Durante casi dos siglos, esta banca de cuentas corrientes funcionó con absoluto respaldo y reputación intachable. Sin embargo, a finales del siglo XVIII, el banco empezó a desviar recursos de su cartera de metal hacia operaciones con la Compañía Holandesa de las Indias Orientales (VoC). En 1789 se hizo público que se habían concedido cuantiosos préstamos a la VoC, comprometiendo buena parte de sus reservas líquidas en un activo muy expuesto a la volatilidad de las acciones comerciales.
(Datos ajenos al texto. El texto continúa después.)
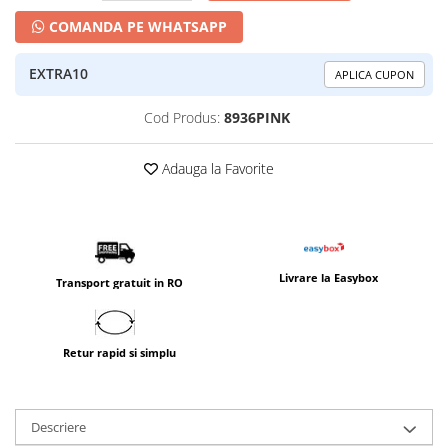
COMANDA PE WHATSAPP
EXTRA10
APLICA CUPON
Cod Produs:
8936PINK
Adauga la Favorite
Livrare la Easybox
Transport gratuit in RO
Retur rapid si simplu
Descriere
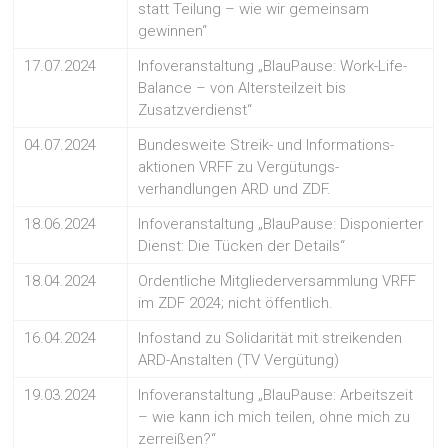
statt Teilung – wie wir gemeinsam
gewinnen“
17.07.2024
Infoveranstaltung „BlauPause: Work-Life-
Balance – von Altersteilzeit bis
Zusatzverdienst“
04.07.2024
Bundesweite Streik- und Informations-
aktionen VRFF zu Vergütungs-
verhandlungen ARD und ZDF.
18.06.2024
Infoveranstaltung „BlauPause: Disponierter
Dienst: Die Tücken der Details“
18.04.2024
Ordentliche Mitgliederversammlung VRFF
im ZDF 2024; nicht öffentlich.
16.04.2024
Infostand zu Solidarität mit streikenden
ARD-Anstalten (TV Vergütung)
19.03.2024
Infoveranstaltung „BlauPause: Arbeitszeit
– wie kann ich mich teilen, ohne mich zu
zerreißen?“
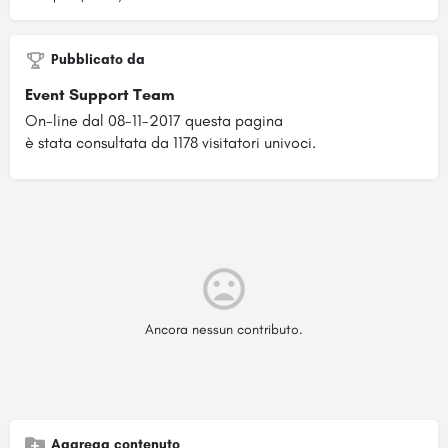
Pubblicato da
Event Support Team
On-line dal 08-11-2017 questa pagina
è stata consultata da 1178 visitatori univoci.
Ancora nessun contributo.
Aggrega contenuto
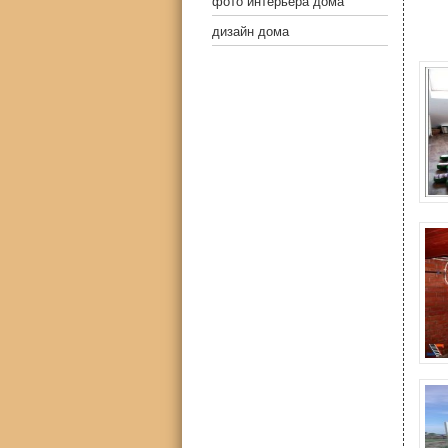
фото интерьера дома
дизайн дома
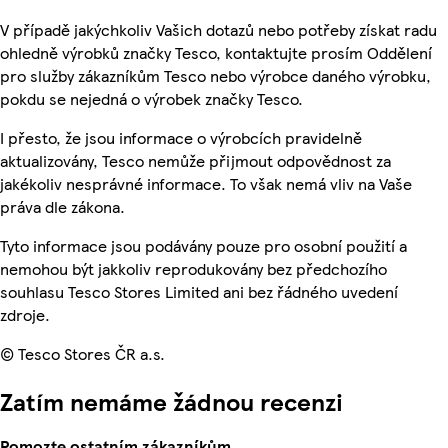
V případě jakýchkoliv Vašich dotazů nebo potřeby získat radu
ohledně výrobků značky Tesco, kontaktujte prosím Oddělení
pro služby zákazníkům Tesco nebo výrobce daného výrobku,
pokdu se nejedná o výrobek značky Tesco.
I přesto, že jsou informace o výrobcích pravidelně
aktualizovány, Tesco nemůže přijmout odpovědnost za
jakékoliv nesprávné informace. To však nemá vliv na Vaše
práva dle zákona.
Tyto informace jsou podávány pouze pro osobní použití a
nemohou být jakkoliv reprodukovány bez předchozího
souhlasu Tesco Stores Limited ani bez řádného uvedení
zdroje.
© Tesco Stores ČR a.s.
Zatím nemáme žádnou recenzi
Pomozte ostatním zákazníkům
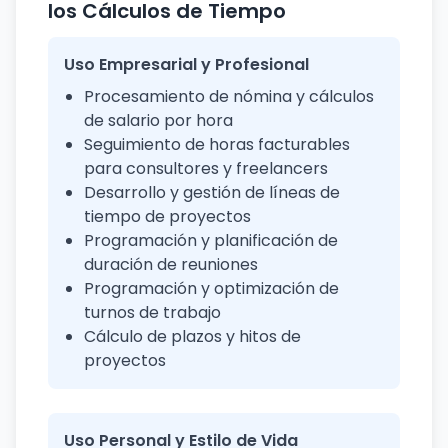
los Cálculos de Tiempo
Uso Empresarial y Profesional
Procesamiento de nómina y cálculos
de salario por hora
Seguimiento de horas facturables
para consultores y freelancers
Desarrollo y gestión de líneas de
tiempo de proyectos
Programación y planificación de
duración de reuniones
Programación y optimización de
turnos de trabajo
Cálculo de plazos y hitos de
proyectos
Uso Personal y Estilo de Vida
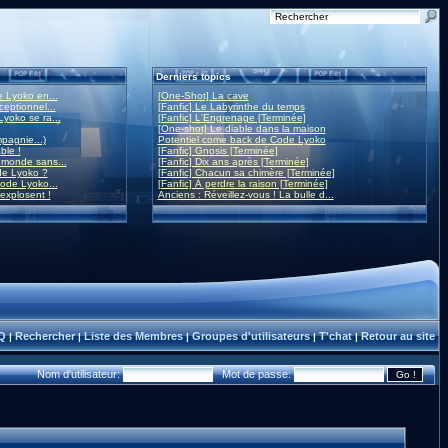
Derniers topics
 Lyoko en...
[One-Shot] La cave
eptionnel...
[Fanfic] Le Labyrinthe du temps
yoko se ra...
[Fanfic] L'Engrenage [Terminée]
[One-shot] Le diable dans la maison
mpagnie...)
Potentiel come back de Code Lyoko
ble !
[Fanfic] Gnosis [Terminée]
monde sans...
[Fanfic] Dix ans après [Terminée]
de Lyoko ?
[Fanfic] Chacun sa chimère [Terminée]
ode Lyoko...
[Fanfic] À perdre la raison [Terminée]
 explosent !
Anciens : Réveillez-vous ! La bulle d...
Q
Rechercher
Liste des Membres
Groupes d'utilisateurs
T'chat
Retour au site
|
|
|
|
|
Nom d'utilisateur:
Mot de passe:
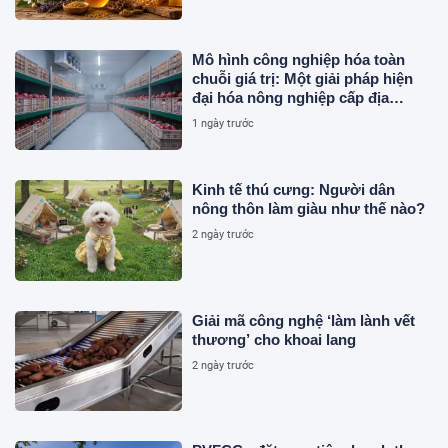
Mô hình công nghiệp hóa toàn
chuỗi giá trị: Một giải pháp hiện
đại hóa nông nghiệp cấp địa
phương tại Việt Nam
1 ngày trước
Kinh tế thú cưng: Người dân
nông thôn làm giàu như thế nào?
2 ngày trước
Giải mã công nghệ ‘làm lành vết
thương’ cho khoai lang
2 ngày trước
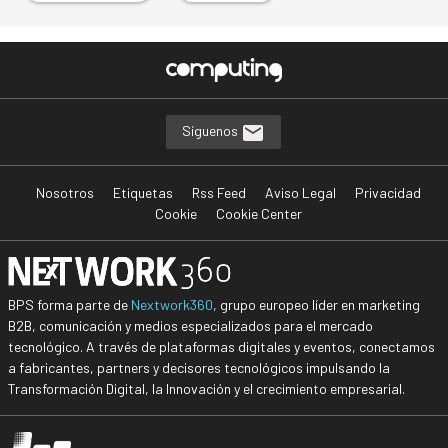
Síguenos
Nosotros
Etiquetas
Rss Feed
Aviso Legal
Privacidad
Cookie
Cookie Center
BPS forma parte de
Nextwork360
, grupo europeo líder en marketing
B2B, comunicación y medios especializados para el mercado
tecnológico. A través de plataformas digitales y eventos, conectamos
a fabricantes, partners y decisores tecnológicos impulsando la
Transformación Digital, la Innovación y el crecimiento empresarial.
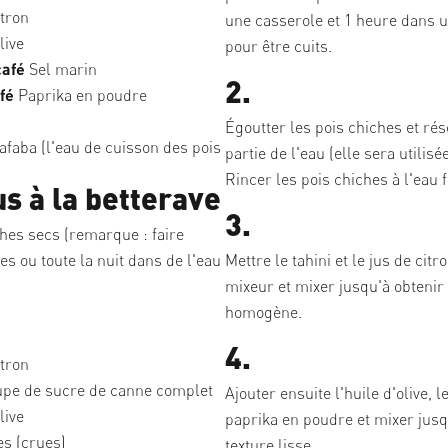
tron
une casserole et 1 heure dans 
live
pour être cuits.
café
Sel marin
2.
afé
Paprika en poudre
Égoutter les pois chiches et ré
faba (l'eau de cuisson des pois
partie de l'eau (elle sera utilisé
Rincer les pois chiches à l'eau f
 à la betterave
3.
hes secs (remarque : faire
s ou toute la nuit dans de l'eau
Mettre le tahini et le jus de cit
mixeur et mixer jusqu'à obteni
homogène.
4.
tron
oupe de sucre de canne complet
Ajouter ensuite l'huile d'olive, l
live
paprika en poudre et mixer jusq
s (crues)
texture lisse.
El impacto no se hizo esperar: el agio —la prima que los usuarios estaban dispuestos a pagar por cambiar moneda corriente a florines‑banco— cayó primero por debajo del 2 % y, en pocos meses, la confianza se evaporó. Incapaz de restablecer su liquidez y con el balance agotado por las pérdidas, el Banco de Ámsterdam cerró sus puertas en agosto de 1790.
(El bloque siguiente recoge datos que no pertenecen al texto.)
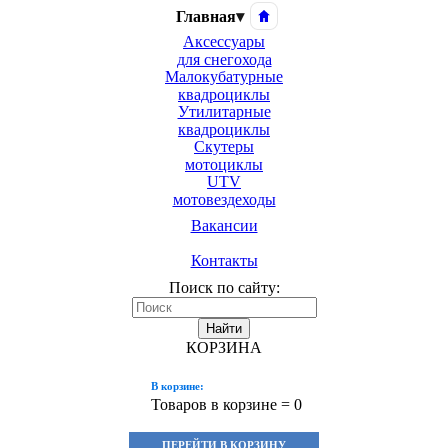
Главная
▾
Аксессуары
для снегохода
Малокубатурные
квадроциклы
Утилитарные
квадроциклы
Скутеры
мотоциклы
UTV
мотовездеходы
Вакансии
Контакты
Поиск по сайту:
Найти
КОРЗИНА
В корзине:
Товаров в корзине =
0
ПЕРЕЙТИ В КОРЗИНУ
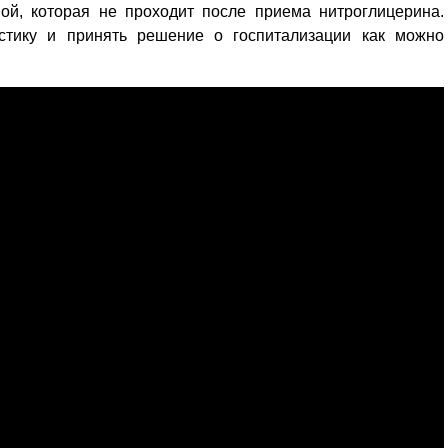
ной, которая не проходит после приема нитроглицерина.
стику и принять решение о госпитализации как можно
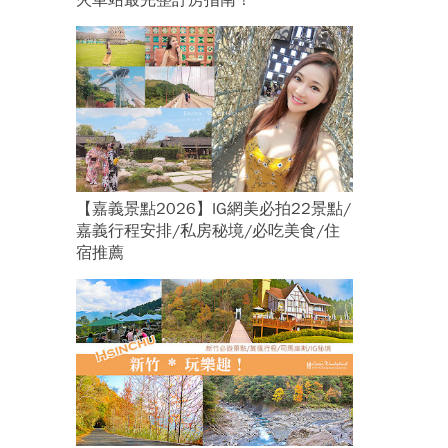
火車站最完整訂房指南！
【嘉義景點2026】IG網美必拍22景點/
嘉義行程安排/私房秘境/必吃美食/住
宿推薦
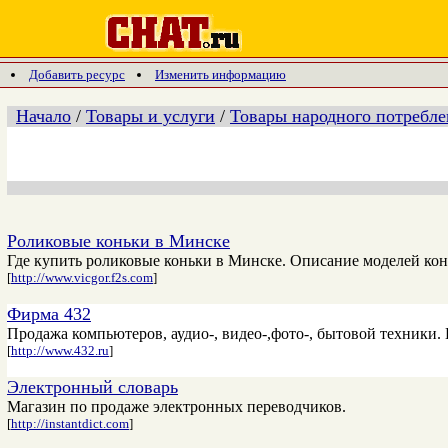
Добавить ресурс
Изменить информацию
Начало
/
Товары и услуги
/
Товары народного потребле
Роликовые коньки в Минске
Где купить роликовые коньки в Минске. Описание моделей коньк
[
http://www.vicgor.f2s.com
]
Фирма 432
Продажа компьютеров, аудио-, видео-,фото-, бытовой техники. 
[
http://www.432.ru
]
Электронный словарь
Магазин по продаже электронных переводчиков.
[
http://instantdict.com
]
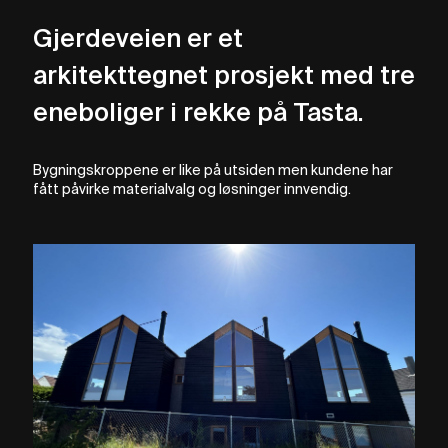
Gjerdeveien er et
arkitekttegnet prosjekt med tre
eneboliger i rekke på Tasta.
Bygningskroppene er like på utsiden men kundene har
fått påvirke materialvalg og løsninger innvendig.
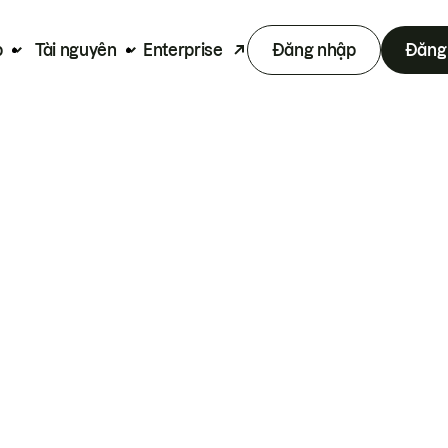
p
Tài nguyên
Enterprise
Đăng nhập
Đăng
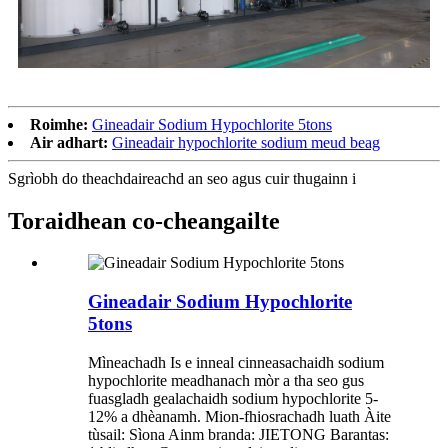
Roimhe:
Gineadair Sodium Hypochlorite 5tons
Air adhart:
Gineadair hypochlorite sodium meud beag
Sgrìobh do theachdaireachd an seo agus cuir thugainn i
Toraidhean co-cheangailte
Gineadair Sodium Hypochlorite
5tons
Mìneachadh Is e inneal cinneasachaidh sodium
hypochlorite meadhanach mòr a tha seo gus
fuasgladh gealachaidh sodium hypochlorite 5-
12% a dhèanamh. Mion-fhiosrachadh luath Àite
tùsail: Sìona Ainm branda: JIETONG Barantas:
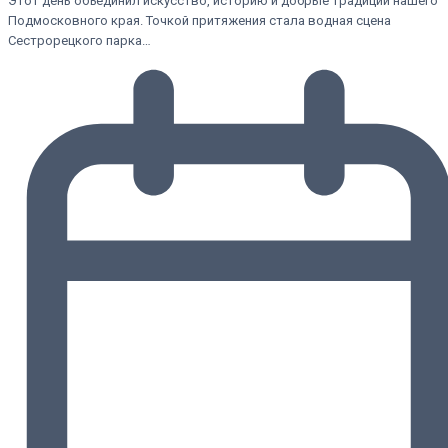
Этот день объединил искусство, историю и добрые традиции нашего
Подмосковного края. Точкой притяжения стала водная сцена
Сестрорецкого парка…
Este episodio ilustra que incluso un banco con encaje del 100 % puede quebrar si sacrifica su liquidez en busca de rentabilidades más elevadas. No es el coeficiente de caja el que asegura la viabilidad, sino una gestión prudente de los activos y la capacidad de responder a demandas de efectivo imprevistas. En última instancia, la fortaleza de un banco radica en el equilibrio entre la seguridad de sus reservas y la calidad de sus inversiones.
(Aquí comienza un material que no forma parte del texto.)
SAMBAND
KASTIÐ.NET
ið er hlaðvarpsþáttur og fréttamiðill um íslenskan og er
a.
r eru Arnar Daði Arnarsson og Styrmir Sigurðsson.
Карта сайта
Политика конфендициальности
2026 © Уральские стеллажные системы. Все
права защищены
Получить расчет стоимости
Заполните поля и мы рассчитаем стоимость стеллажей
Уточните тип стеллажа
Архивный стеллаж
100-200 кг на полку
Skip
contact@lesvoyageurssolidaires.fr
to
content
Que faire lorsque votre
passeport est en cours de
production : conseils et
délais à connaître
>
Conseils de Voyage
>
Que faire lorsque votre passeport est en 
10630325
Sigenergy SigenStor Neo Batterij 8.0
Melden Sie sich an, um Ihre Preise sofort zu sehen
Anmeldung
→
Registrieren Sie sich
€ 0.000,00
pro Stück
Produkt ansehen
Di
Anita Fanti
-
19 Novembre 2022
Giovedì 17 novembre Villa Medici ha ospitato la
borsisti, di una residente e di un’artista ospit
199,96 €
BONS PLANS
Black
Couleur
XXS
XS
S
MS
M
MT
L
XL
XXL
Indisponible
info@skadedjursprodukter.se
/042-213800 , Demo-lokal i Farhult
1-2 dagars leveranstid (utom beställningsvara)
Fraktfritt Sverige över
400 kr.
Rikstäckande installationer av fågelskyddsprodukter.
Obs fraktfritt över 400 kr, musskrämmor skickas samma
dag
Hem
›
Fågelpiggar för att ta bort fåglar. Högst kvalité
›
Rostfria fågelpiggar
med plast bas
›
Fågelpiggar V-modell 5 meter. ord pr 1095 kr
De igual manera, llamar “estafa” a la práctica de la reserva fraccionaria, entendida como ese mecanismo bancario basado en depósitos irregulares, parte de un malentendido sobre la naturaleza jurídica de dichos contratos. Aunque en apariencia el banco recibe dinero para custodiarlo, en realidad el depósito irregular —como bien explica Huerta de Soto— transforma la relación en una obligación de restitución de un equivalente, no en la mera guarda de una cosa específica.
En primer lugar, el depósito regular y el depósito irregular comparten un origen contractual parecido, pero divergen en el tratamiento de la propiedad. En el depósito clásico, el depositario guarda un bien mueble concreto y lo devuelve tal cual, preservando su forma y estado originales. Por el contrario, en el depósito de bienes fungibles (dinero, trigo, aceite), el depositario adquiere la propiedad de las unidades entregadas y se compromete a restituir “tantundem” (la misma cantidad y calidad), lo que en la práctica convierte el vínculo en una relación crediticia más semejante al mutuo que al depósito tradicional.
En segundo lugar, la obligación esencial en el depósito irregular no es custodiar físicamente los mismos granos de trigo o monedas depositadas, sino garantizar la devolución de un equivalente. Esta distinción es clave: mientras que en el depósito regular la garantía radica en la inmovilidad y conservación del bien, en el depósito irregular la seguridad se basa en la responsabilidad del depositario de restituir la cantidad convenida, pudiendo utilizar libremente los bienes fungibles en tanto mantenga la capacidad de pago.
Por último, exigir un coeficiente de caja del 100 % como si fuese una obligación jurídica del depósito irregular malinterpreta la libertad que la normativa confiere al depositario. La verdadera esencia del vínculo es la restitución del tantundem, y no la inmovilización permanente de los fondos. Para considerarlo una estafa, haría falta engañar al depositante sobre la naturaleza del contrato o la imposibilidad de devolver lo acordado, cosa que no ocurre cuando ambas partes entienden claramente su contenido crediticio.
En suma, calificar de estafa la reserva fraccionaria equivale a desconocer que el depósito irregular implica una obligación de devolución abstracta más que un mandato de custodia física, y que el depositante, convertido en acreedor, recibe exactamente lo pactado cuando solicita su tantundem. Por ello, es jurídicamente incorrecto y conceptualmente impreciso tildar esta práctica de engañosa o fraudulenta.
Hasta aquí dejo señaladas mis discrepancias. Creo que la verdadera estafa se constituye a través de privilegios y arbitrariedades desde el Estado, por lo que, en general, comparto la tesis principal de César. No quiero señalar otros tipos de problemas que conlleva la banca central, pues confío en que César expondrá esos temas en futuros artículos. Hubo períodos de banca libre (sin banco central) y existen numerosas experiencias exitosas documentadas.